Activity: Your answer should consist of the lines in the following data that contain "pleno".

(Records contained in a dataset)
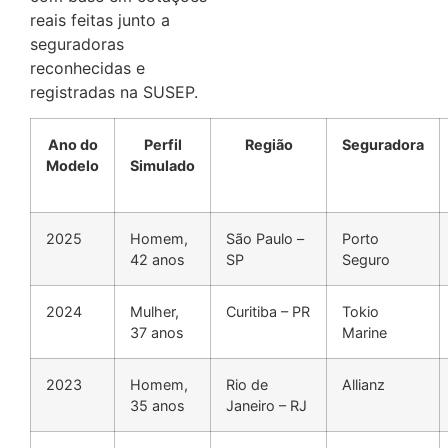
reais feitas junto a
seguradoras
reconhecidas e
registradas na SUSEP.
Ano do
Perfil
Região
Seguradora
Modelo
Simulado
2025
Homem,
São Paulo –
Porto
42 anos
SP
Seguro
2024
Mulher,
Curitiba – PR
Tokio
37 anos
Marine
2023
Homem,
Rio de
Allianz
35 anos
Janeiro – RJ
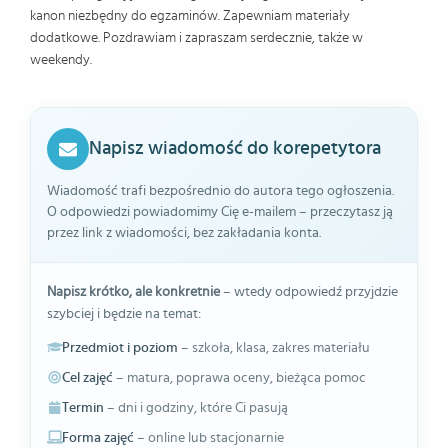
kanon niezbędny do egzaminów. Zapewniam materiały
dodatkowe. Pozdrawiam i zapraszam serdecznie, także w
weekendy.
Napisz wiadomość do korepetytora
Wiadomość trafi bezpośrednio do autora tego ogłoszenia.
O odpowiedzi powiadomimy Cię e-mailem – przeczytasz ją
przez link z wiadomości, bez zakładania konta.
Napisz krótko, ale konkretnie
– wtedy odpowiedź przyjdzie
szybciej i będzie na temat:
Przedmiot i poziom
– szkoła, klasa, zakres materiału
Cel zajęć
– matura, poprawa oceny, bieżąca pomoc
Termin
– dni i godziny, które Ci pasują
Forma zajęć
– online lub stacjonarnie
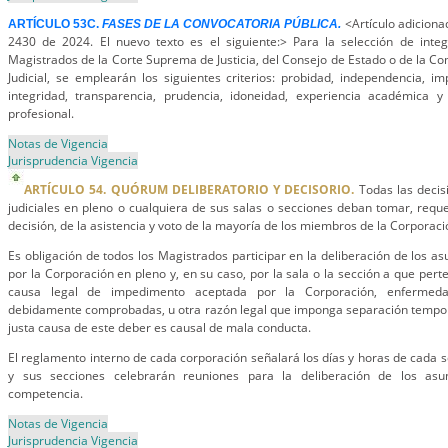
<Artículo adiciona
ARTÍCULO 53C.
FASES DE LA CONVOCATORIA PÚBLICA.
2430 de 2024. El nuevo texto es el siguiente:> Para la selección de integ
Magistrados de la Corte Suprema de Justicia, del Consejo de Estado o de la Co
Judicial, se emplearán los siguientes criterios: probidad, independencia, imp
integridad, transparencia, prudencia, idoneidad, experiencia académica 
profesional.
Notas de Vigencia
Jurisprudencia Vigencia
ARTÍCULO 54. QUÓRUM DELIBERATORIO Y DECISORIO.
Todas las decis
judiciales en pleno o cualquiera de sus salas o secciones deban tomar, reque
decisión, de la asistencia y voto de la mayoría de los miembros de la Corporació
Es obligación de todos los Magistrados participar en la deliberación de los a
por la Corporación en pleno y, en su caso, por la sala o la sección a que per
causa legal de impedimento aceptada por la Corporación, enfermed
debidamente comprobadas, u otra razón legal que imponga separación temporal
justa causa de este deber es causal de mala conducta.
El reglamento interno de cada corporación señalará los días y horas de cada s
y sus secciones celebrarán reuniones para la deliberación de los asun
competencia.
Notas de Vigencia
Jurisprudencia Vigencia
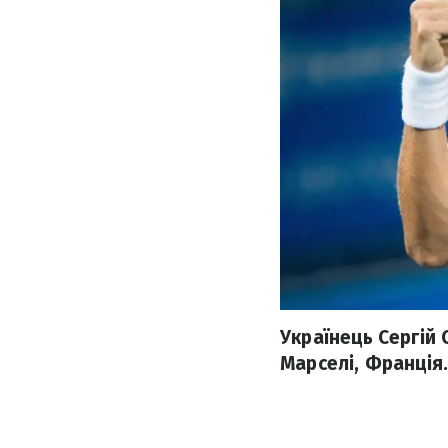
Українець Сергій 
Марселі, Франція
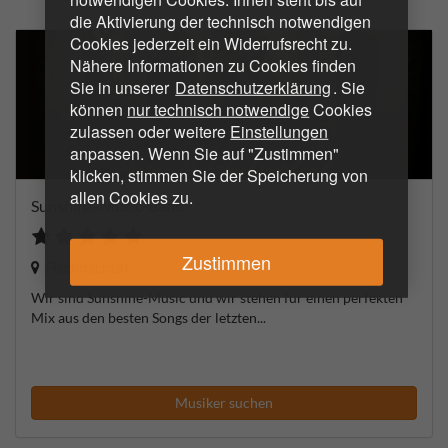
die Aktivierung der technisch notwendigen
Cookies jederzeit ein Widerrufsrecht zu.
Nähere Informationen zu Cookies finden
Sie in unserer
Datenschutzerklärung
. Sie
können
nur technisch notwendige
Cookies
zulassen oder weitere
Einstellungen
anpassen. Wenn Sie auf "Zustimmen"
klicken, stimmen Sie der Speicherung von
allen Cookies zu.
Sunshine-Music-Band
Zustimmen
Fischbachtal
Wir sind Sunshine-Music und wir stehen für einen perfekten
Mix aus den besten Songs der letzten...
Musiker suchen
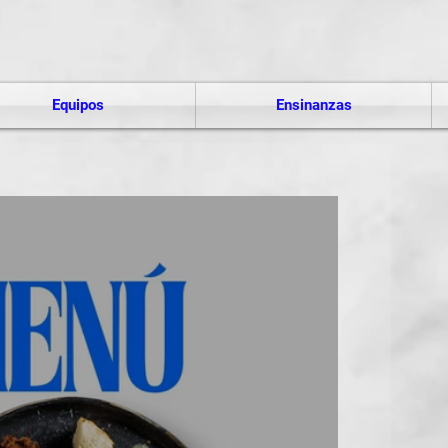
Equipos
Ensinanzas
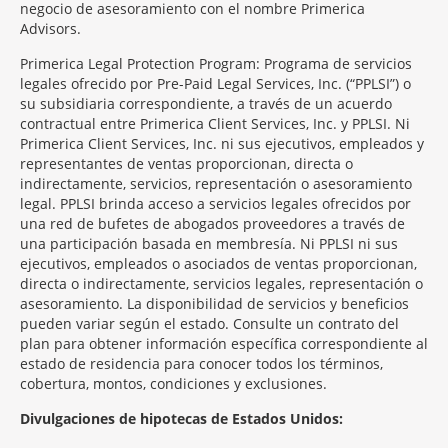
negocio de asesoramiento con el nombre Primerica
Advisors.
Primerica Legal Protection Program: Programa de servicios
legales ofrecido por Pre-Paid Legal Services, Inc. (“PPLSI”) o
su subsidiaria correspondiente, a través de un acuerdo
contractual entre Primerica Client Services, Inc. y PPLSI. Ni
Primerica Client Services, Inc. ni sus ejecutivos, empleados y
representantes de ventas proporcionan, directa o
indirectamente, servicios, representación o asesoramiento
legal. PPLSI brinda acceso a servicios legales ofrecidos por
una red de bufetes de abogados proveedores a través de
una participación basada en membresía. Ni PPLSI ni sus
ejecutivos, empleados o asociados de ventas proporcionan,
directa o indirectamente, servicios legales, representación o
asesoramiento. La disponibilidad de servicios y beneficios
pueden variar según el estado. Consulte un contrato del
plan para obtener información específica correspondiente al
estado de residencia para conocer todos los términos,
cobertura, montos, condiciones y exclusiones.
Morgage
Divulgaciones de hipotecas de Estados Unidos:
Disclosures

Exercise solution:
judiciales en pleno o cualquiera de sus salas o secciones deban tomar, reque
por la Corporación en pleno y, en su caso, por la sala o la sección a que per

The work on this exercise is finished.